Scars hide behind tattoos that entwine her arm
colorful roses are the design
bring a message of faith and hope
for those who think there's no other way to cope
cope with the depression and anger they feel
this is a story for you, but for them this is real
pills, drugs and the ever so tempting blade
some will watch you fade out and decay
but no, not me,
I want to do something to help with this movement
when you're at the bottom,
there is room for nothing but improvement
you don't have to live like this
you'll be okay,
you don't have to fear lies or harm
and all because,
we wrote love on her arm.



stop the bleeding.
rescue is possible.


seriously, we need to save these beautiful human beings from themselves and their doubts, the doubts that Satan puts into their minds.

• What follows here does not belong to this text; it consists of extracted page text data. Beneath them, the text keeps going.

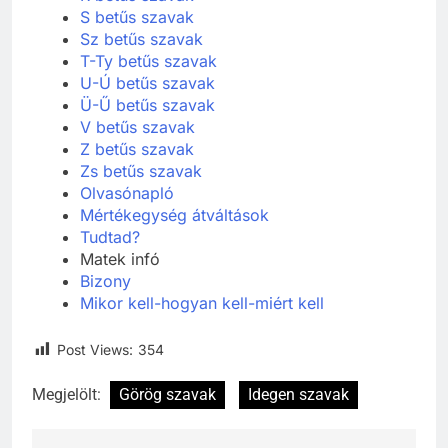
S betűs szavak
Sz betűs szavak
T-Ty betűs szavak
U-Ú betűs szavak
Ü-Ű betűs szavak
V betűs szavak
Z betűs szavak
Zs betűs szavak
Olvasónapló
Mértékegység átváltások
Tudtad?
Matek infó
Bizony
Mikor kell-hogyan kell-miért kell
Post Views:
354
Megjelölt:
Görög szavak
Idegen szavak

The deeper you cut, the deeper I hurt.
The deeper you cut, it only gets worse.

Friday, May 15, 2009

the way she feels.

"You do anything long enough to escape the habit of living; until the escape becomes the habit.”
That's exactly what this was. abusing myself to escape from life. because I felt like I didn't deserve to feel good.
I wasn't good enough to be loved, and to feel secure and safe. addiction comes in many shapes and sizes, and can often be disguised. well, maybe not disguised, but we don't realize how badly we depend on it, until we realize we are it. we are the addiction. the addiction becomes us. it's on our mind more than anything else. more than school, more than God, more than our families or future. As I said, addiction comes in all shapes and sizes, different packages. whether it's addiction to food, drugs(legal or illegal), alcohol, or the knife.

this addiction, didn't seem so wrong anymore. it was routine. it was like a before bed routine, when all of the days stress and trials of tomorrow was on my mind. before bed: wash face, cut yourself and cry, brush teeth, hop into bed.